For Valadez, this is a striking case example of participatory grantmaking. As well, she says, “the process allows these smart young women to take off and use that leadership ability that they have,” making for a process that is a transformative experience on many different levels.
In the coming year, Valadez also hopes to have TWF making micro-grants to individuals. “There are women out there that, with just $1,000 or $2,000, their projects could really take off.”
How Texas Women’s Foundation Advances its Agenda for Systems Change
From her perspective as CEO of the foundation, Dawson Thompson says, “We’ve grown up a lot in our board’s ability to support more active advocacy. In 2017, we defined specific focus areas for advocacy: access to childcare, greater housing assistance, and greater health care access, and we became more nimble at being able to respond to legislative issues.”

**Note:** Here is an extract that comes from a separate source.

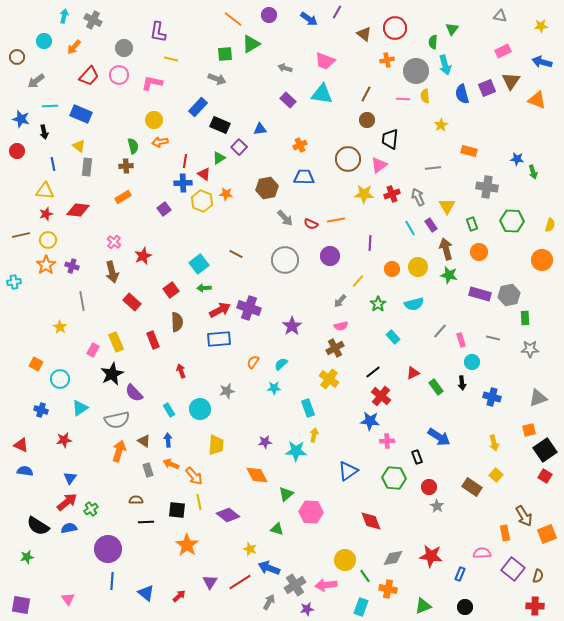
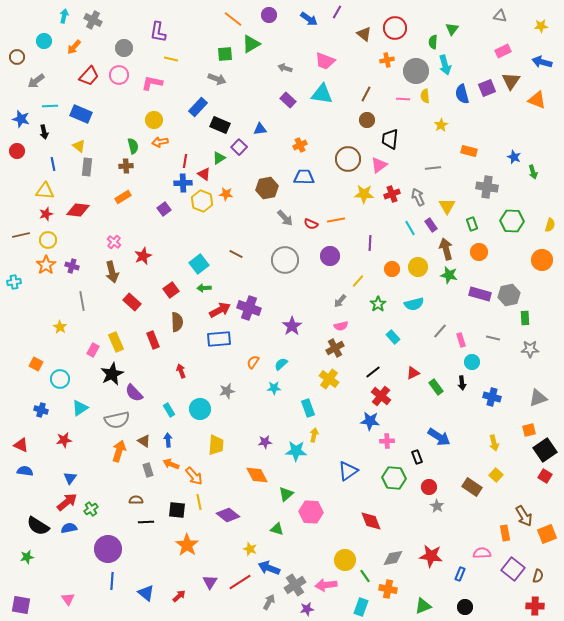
blue star at (517, 159): moved 3 px left, 2 px up; rotated 16 degrees clockwise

By the time 2019 came, TWF had a full legislative agenda and list of issues they were prepared to testify about, as well as activate others to testify. Dawson Thompson says they created an “Army of Advocates” around the state so that they could be brought in to address a particular issue. “We will continue building that, and even in the off [legislative] year, there’s a lot of work that’s getting done.”

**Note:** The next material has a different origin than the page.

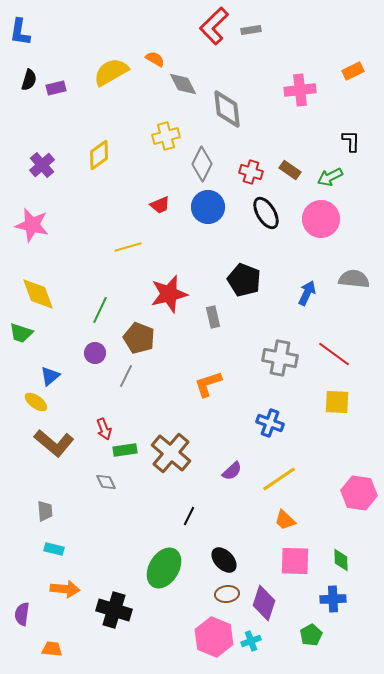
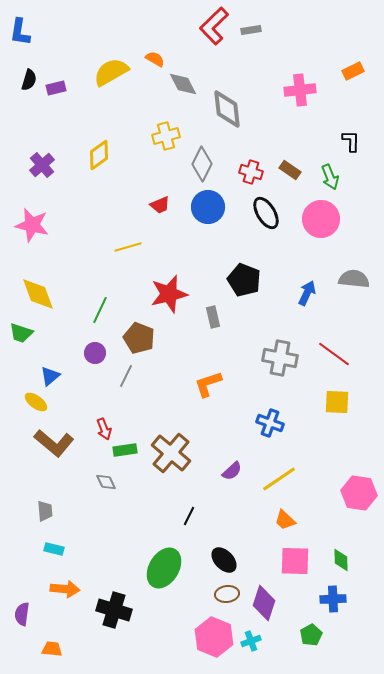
green arrow at (330, 177): rotated 85 degrees counterclockwise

Attention to Giving Circles
Before introducing Lisa de la Garza to talk about giving circles, Dawson Thompson interjected to say that, “Some of the women’s foundations have eschewed involvement with women’s giving circles. At the same time, there’s this enormous five-year national movement particularly led by people of color around creating and sustaining giving circles. So we felt it was super important for us to be supportive. We think that’s another important strategy.”
TWF hosts four women’s giving circles: Orchid Giving Circle, focused on the North Asian Texas Community; Village Giving Circle, focused on the African American community; HERitage Giving Fund, focused on African American girls in North Texas; and, starting this year, a new Hispanic H100 Latina Giving Circle.

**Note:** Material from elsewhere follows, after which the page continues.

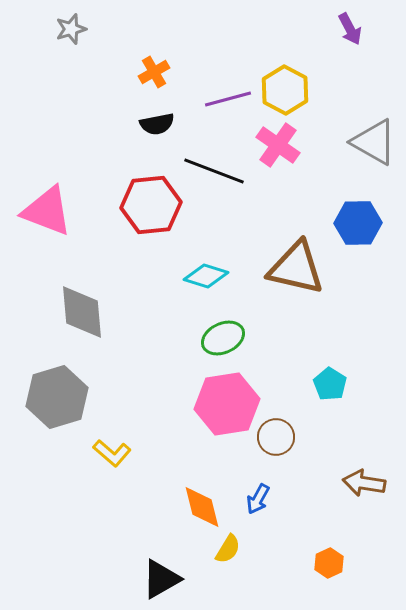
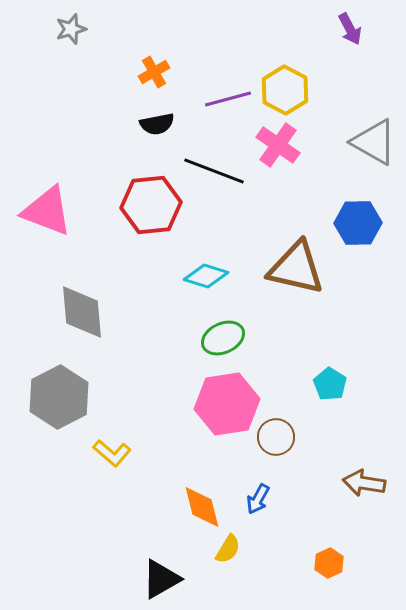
gray hexagon: moved 2 px right; rotated 10 degrees counterclockwise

“It’s exciting to have women with their own ideas of what they want to do and how they want to give,” says de la Garza. “It’s great to support them through that process.”
The amounts being given by these circles are not insubstantial. In 2018, they collectively granted $255,000, and this year, with the addition of the H100, they expect to do big things. “Some of them are committed to granting every application they get. They have their own process and they’re out there making it happen,” adds de la Garza.
“Organizations Are As They Begin”
“In 1985, our founders were 19 women who came together, and they were incredibly diverse,” Dawson Thompson says. She described the exciting time in 1985 when the founders came together, bringing different political beliefs, sexual orientations, ethnicities and cultures.
“We had former U.S. Senator Kay Bailey Hutchison (a well-known conservative), and at the same time we had Harryette Ehrhardt, a congresswoman who was one of the most radical democrats.” Yet, says Dawson Thompson, all of these very different women agreed that there was a fundamental problem with the lack of funding out there for women and girls.
Dawson Thompson painted this picture of diversity to help show how important founding principles can be to an organization’s growth. She noted a recent conference where TWF was held up as a model of the theory that “Organizations are as they begin.”
Indeed, a strong foundation of values is what makes many women’s funds powerful vehicles of social change. “The diversity of founders and the ongoing commitment, not just on paper, and not just giving to women and girls of color philanthropically, but having diverse women in leadership roles on our board and staff — these were the early hallmarks of the organization at the beginning.”